Apple’s “A Critter Carol” signals that a new marker of quality in marketing will be the ability to show real evidence of the creative work that made it possible—not just the final product.
A Tactile Process
For MAL, creating “A Critter Carol” was a tactile process from beginning to end. It started with conceptualizing the cast of raccoons, foxes, birds, bears, moles, rats, and others who populate the ad’s fantastical forest.
Every animal on camera was designed and built by a dedicated team of artists. Each puppet needed to be both expressive enough for emotional close-ups and durable enough for manipulation by multiple puppeteers behind the scenes. That meant an intense focus on every possible detail.

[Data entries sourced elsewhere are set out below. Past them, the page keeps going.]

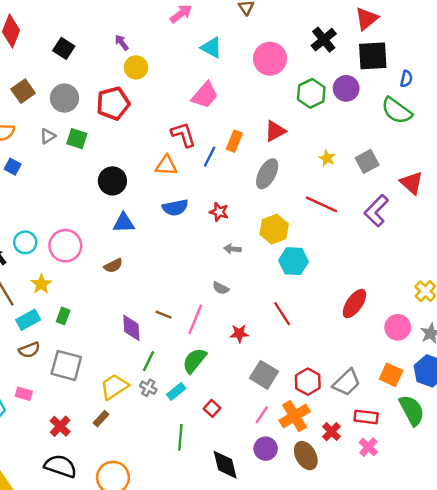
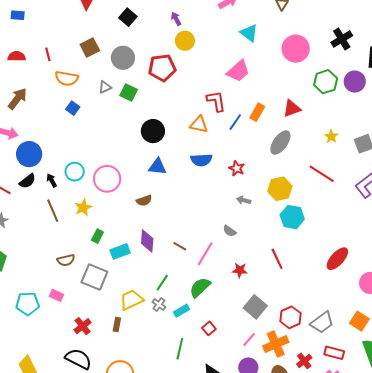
cyan rectangle: (28, 320) -> (120, 251), moved
purple diamond: (131, 328) -> (147, 241), moved
brown rectangle: (101, 419) -> (117, 324), turned -40

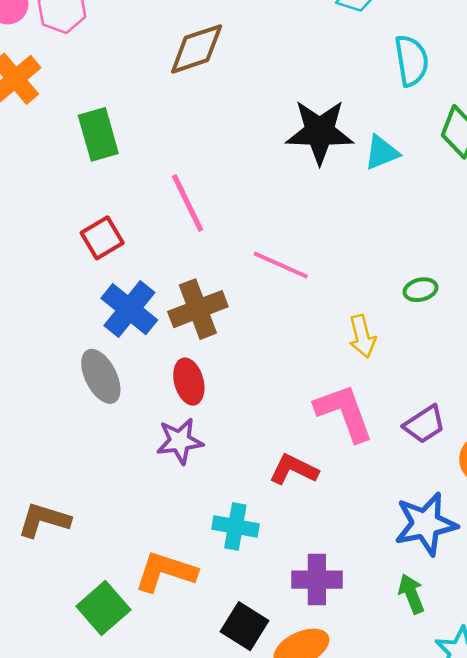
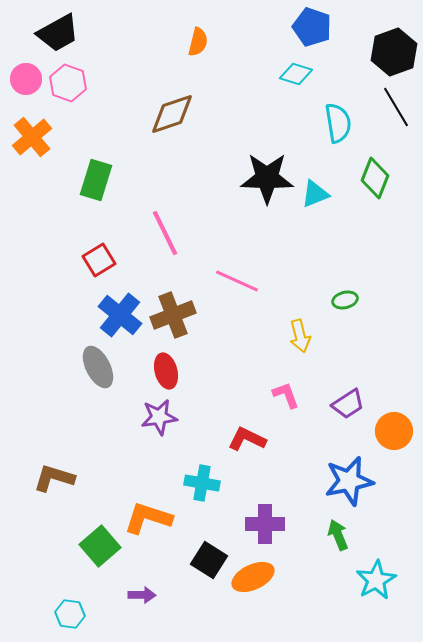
green rectangle: (98, 134) -> (96, 180), turned 33
pink L-shape: (344, 413) -> (286, 395), size x0.6

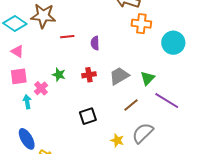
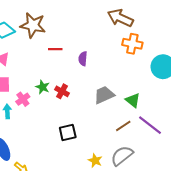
red cross: (89, 75) -> (62, 91), moved, turned 32
green triangle: (148, 78) -> (133, 100), turned -42
brown line: (131, 105) -> (123, 126), moved

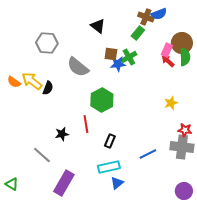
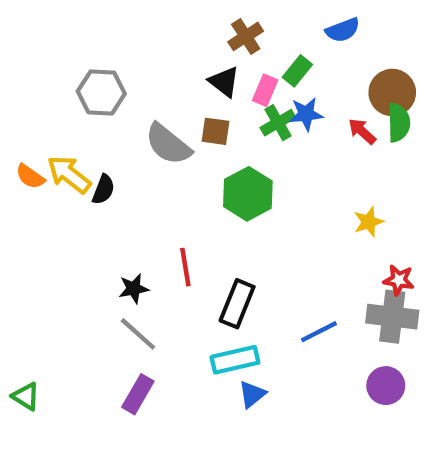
brown cross: (146, 17) -> (246, 36), moved, turned 35
black triangle: (98, 26) -> (224, 82), moved
pink rectangle: (167, 50) -> (265, 90), moved
brown square: (111, 54) -> (216, 131), moved
blue star: (118, 64) -> (306, 114), moved
green hexagon: (102, 100) -> (248, 194), moved
black rectangle: (110, 141) -> (237, 304), size x1.5
gray line: (42, 155) -> (138, 334), moved
purple rectangle: (64, 183) -> (138, 394), size x0.7
purple circle: (184, 191) -> (386, 386), moved

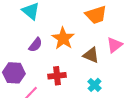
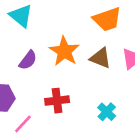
brown triangle: (91, 55) -> (100, 58), moved

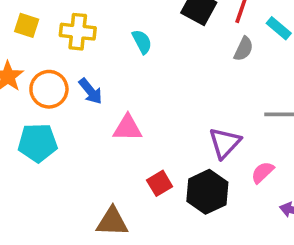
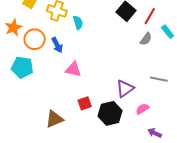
cyan semicircle: (142, 42) -> (78, 23), moved
brown triangle: (112, 222) -> (54, 119), turned -36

The puppets were constructed using a combination of internal armatures, foam bodies, synthetic furs, hand-painted surfaces, and carefully crafted glass or resin eyes. Internal mechanisms were added to give each character its unique personality. Before the shoot, a puppet stylist was on hand to tweak body shapes, fur, coloring, and allover shading to give the animals a “lived-in” look. The final result is a ragtag crew of friendly faces who look like they’ve lived in the forest all their lives.
On top of handcrafting the puppets, MAL also made the forest setting using practical effects almost exclusively. The team created a tactile, miniature woodland world 3 feet off the ground that the puppeteers could physically inhabit beneath the set. Handmade trees, snow, and ground textures were built at a scale, allowing the puppets to interact naturally with their environment, while the set was configured in layers to help puppeteers navigate through it while remaining hidden.
In the end, digital effects were used only to remove the puppeteers when the shot couldn’t conceal them, and to extend some backgrounds.
As a final detail, even the typography that appears on-screen at the end of the ad was created by hand specifically for this project. It’s called SF Wood, and it’s a mishmash of various sizes and weights of Apple’s official font, SF Pro. The name SF Wood comes from the fact that this font was hand-printed using custom woodcuts, then scanned and touched up in post. Irregularities in the ink density and wood texture are preserved in the finished version.
The entire ad is an ode to what’s possible when artists commit their time and energy to a single project. It hits all the right emotional notes of the season—not because it’s purposefully tugging on viewers’ heartstrings, but because it feels so deeply human.
Why practical effects might get an AI-induced comeback
For ad agencies and film studios, there’s no doubt that generative AI tools are poised to become integral elements of the creative process. But it’s possible that these shifts may also make practical effects more sought-after among viewers experiencing digital effect fatigue.
Aside from Apple’s recent ads, other projects have also brought practical effects back into popular consciousness. In James Gunn’s Superman film released over the summer, the ice fortress was painstakingly built using real props rather than CGI. And the highly acclaimed 2024 film The Substance relied almost entirely on practical effects despite its surrealist concept.
As AI begins to make polished final products more easily attainable, it stands to reason that the gritty, hands-on, behind-the-scenes details of creation will become more valuable to viewers. Apple seems, at least on some level, to understand that growing interest in process. Alongside “A Critter Carol,” it also published a behind-the-scenes video that allows viewers to watch the puppeteers gearing up, production designers arranging the set, and actors cracking up onstage.
“Puppeteers dressed like blueberries. Individually placed whiskers. An entire forest built 3 feet off the ground. And so much more,” the video’s caption reads. “Take a look behind the scenes of our new holiday film to see how we handcrafted a cast of woodland puppets and brought them to life on iPhone 17 Pro.”
There are plenty of downsides to AI’s encroachment on the creative sphere, but one positive might just be that the value of the human touch becomes more clear—and for advertisers, the behind-the-scenes process becomes part of the spectacle.